Every puppy should be vaccinated against:

  • Parvo
  • Distemper
  • Adenovirus (Infectious Hepatitis)
  • Rabies

These are core vaccines that are administered every 3 weeks from the time a puppy is 6 weeks old and finishing at 18 weeks old. Rabies vaccine can be administered when the pet is 3 months old. Puppies receive this set of vaccinations because no one knows when maternal antibodies lose their effectiveness or when a puppy is capable of producing its own antibodies. It is recommended that puppies receive a full series of these core vaccines, followed by boosters when dogs are a year old.

Vaccination is important to the health and longevity of your new puppy or adult dog.

Every new pet should be screened and treated for internal parasites such as hookworms, roundworms, whipworms, and tapeworms. A fecal float is the test performed; dewormer is oral medication given to get rid of parasites. The fecal floatation test and dewormer is administered once a year. If a pet is vomiting or has diarrhea, the test and dewormer would be administered more often.

Proper parasite prevention is important to the comfort and health of your new puppy or adult dog.

Every dog needs to be on medication to prevent heartworms because heartworm disease is a life-threatening disease which is common and potentially fatal. We gladly discuss the pros and cons of each product with you and will help you choose the best one for your pet. We require annual heartworm tests in order to refill heartworm medications. If an animal has microfilaria (lots of immature heartworms) in its blood stream, it can go into anaphylactic shock if given heartworm medication. Also, heartworm medication will not kill heartworms that are more advanced than the microfilarial stage. Dogs that become infected with heartworms despite being on a preventative (e.g. forgetting to give the medication) can develop heart failure.

Heartworm prevention is important to your dog’s health, but it is often overlooked or forgotten.

Dogs should be treated for fleas. Fleas suck blood and can potentially spread disease to people and pets. Indoor/outdoor dogs need to be treated for fleas and ticks.
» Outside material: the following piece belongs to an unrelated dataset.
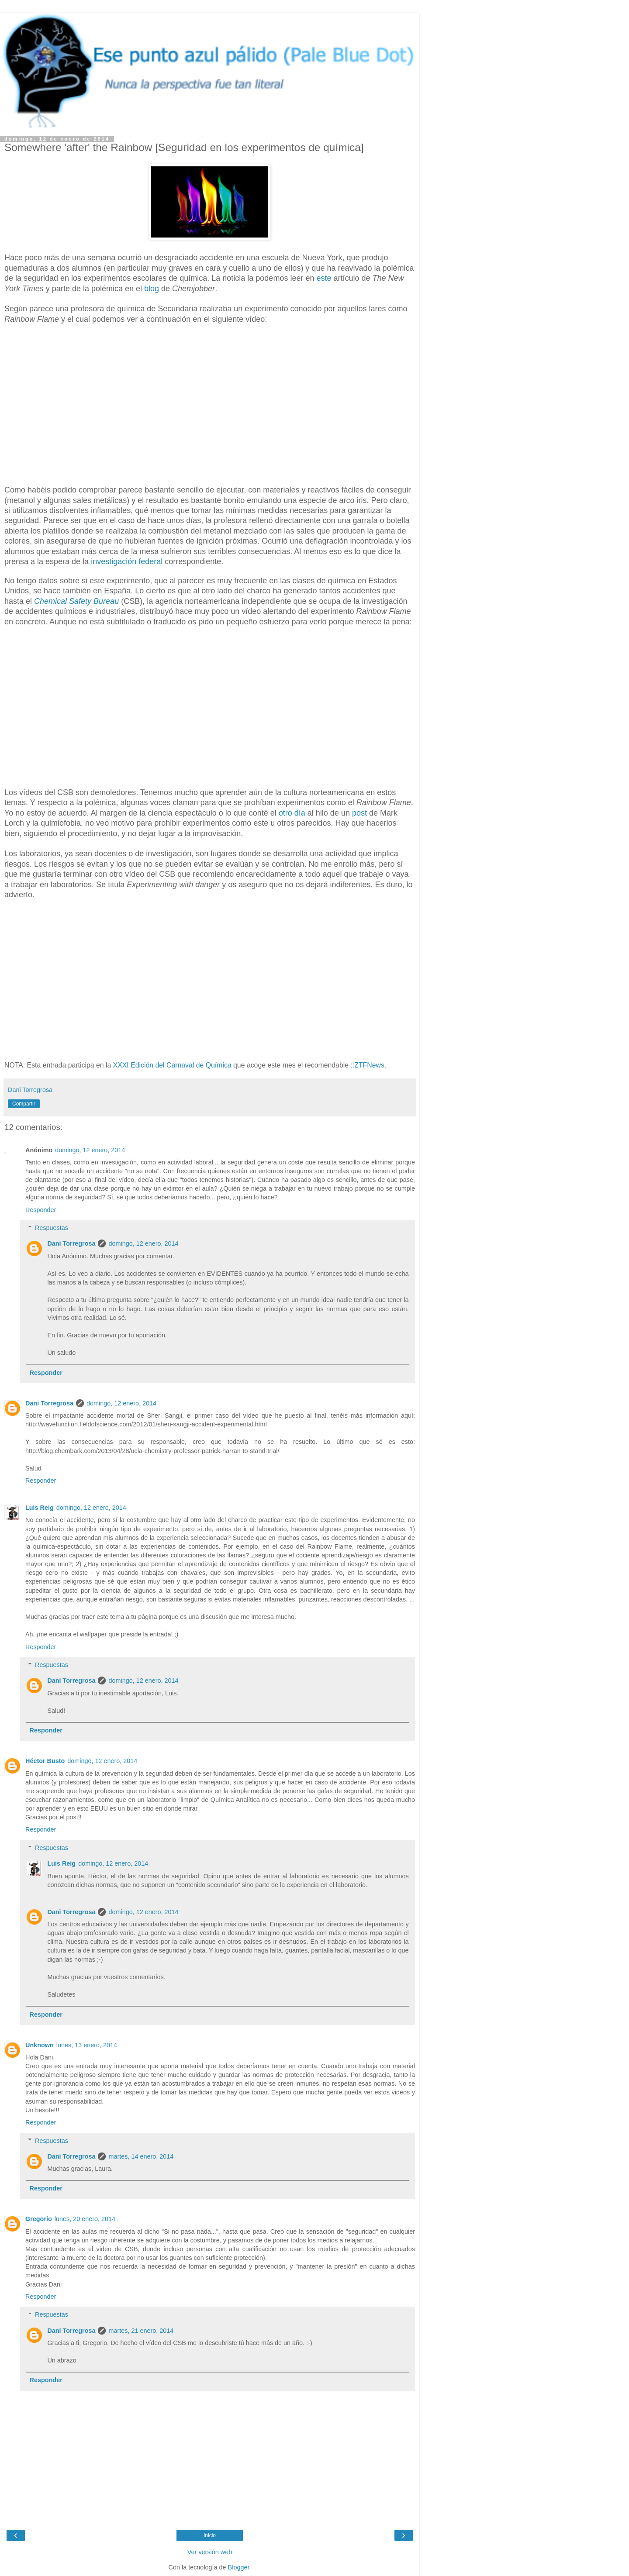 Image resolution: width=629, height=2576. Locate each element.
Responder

External parasites pose a threat to your puppy or adult dog because they may spread disease or lead to discomfort.

Every dog that will not be used to “improve the breed” should be spayed or neutered. Female dogs are “spayed”; Male dogs are “neutered.” Females should be spayed to prevent unwanted pregnancies, overpopulation of pets, and to afford protection against developing breast cancer. A female dog that is spayed before her first heat has a 0.5 risk of developing breast tumors compared to an unspayed dog whose chances of getting breast cancer increase to 26%!

Besides avoiding unwanted pups, the benefits of neutering dogs include: decreased roaming, decreased fighting, and reducing risks of prostatic disease and testicular cancer.

Help reduce the stray pet problem by spaying or neutering your dog.